Patrick Henry, who is called the firebrand of the American Revolution, is still remembered for his words, “Give me liberty or give me death”; but in current textbooks, the context of these words is omitted.

Here is what he actually said: “An appeal to arms and the God of hosts is all that is left us. But we shall not fight our battle alone. There is a just God that presides over the destinies of nations. The battle, sir, is not to the strong alone. Is life so dear or peace so sweet as to be purchased at the price of chains and slavery? Forbid it Almighty God. I know not what course others may take, but as for me, give me liberty, or give me death.”

These sentences have been erased from our textbooks.

The following year, 1776, he wrote this: “It cannot be emphasized too strongly or too often that this great Nation was founded not by religionists, but by Christians; not on religions, but on the Gospel of Jesus Christ. For that reason alone, people of other faiths have been afforded freedom of worship here.”

Consider these words that Thomas Jefferson wrote: “I am a real Christian, that is to say, a disciple of the doctrines of Jesus. I have little doubt that our whole country will soon be rallied to the unity of our creator.”

He was also the chairman of the American Bible Society, which he considered his highest and most important role.

On July 4, 1821, President Adams said, “The highest glory of the American Revolution was this: “It connected in one indissoluble bond the principles of civil government with the principles of Christianity.”

Calvin Coolidge, our 30th President of the United States reaffirmed this when he wrote, “The foundations of our society and our government rest so much on the teachings of the Bible that it would be difficult to support them if faith in these teachings would cease to be practically universal in our country.”

In 1782, the United States Congress voted this resolution: “The Congress of the United States recommends and approves the Holy Bible for use in all schools.”

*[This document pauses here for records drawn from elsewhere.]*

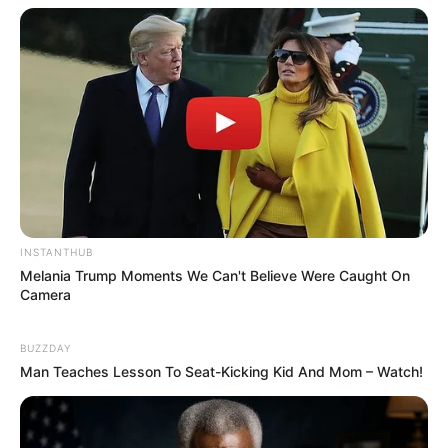
Versi Warga Thailand
Langka Banget! 10 Pose Lucu
Katak yang Bikin Ketawa
Gemes
INSTANTHUB
Melania Trump Moments We Can't Believe Were Caught On
Camera
BUZZDAY
Man Teaches Lesson To Seat-Kicking Kid And Mom – Watch!
Ambyar! 10 Kalimat Baper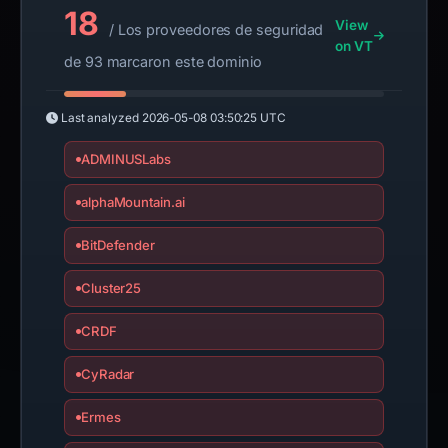
18
View
/ Los proveedores de seguridad
on VT
de 93 marcaron este dominio
Last analyzed
2026-05-08 03:50:25 UTC
ADMINUSLabs
alphaMountain.ai
BitDefender
Cluster25
CRDF
CyRadar
Ermes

William Holmes McGuffey is the author of the McGuffey Reader, which was used for over 100 years in our public schools with over 125 million copies sold until it was stopped in 1963. President Lincoln called him the “Schoolmaster of the Nation.” Listen to these words of Mr. McGuffey: “The Christian religion is the religion of our country. From it are derived our nation, on the character of God, on the great moral Governor of the universe. On its doctrines are founded the peculiarities of our free Institutions. From no source has the author drawn more conspicuously than from the sacred Scriptures. From all these extracts from the Bible, I make no apology.”

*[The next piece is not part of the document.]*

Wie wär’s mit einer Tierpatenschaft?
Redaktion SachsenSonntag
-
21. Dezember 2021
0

Of the first 108 universities founded in America, 106 were distinctly Christian, including the first Harvard University, chartered in 1636.

In the original Harvard Student Handbook, rule number 1 was that students seeking entrance must know Latin and Greek so that they could study the Scriptures: “Let every student be plainly instructed and earnestly pressed to consider well, the main end of his life and studies, is, to know God and Jesus Christ, which is eternal life, John 17:3; and therefore to lay Jesus Christ as the only foundation for our children to follow the moral principles of the Ten Commandments.”

James Madison, the primary author of the Constitution of the United States, said this: “We have staked the whole future of all our political constitutions upon the capacity of each of ourselves to govern ourselves according to the moral principles of the Ten Commandments.”

Most of what you read in this article has been erased from our textbooks.

Revisionists have rewritten history to remove the truth about our country’s Christian roots.

Let’s you and I share the truth of our nation’s history and let it be told.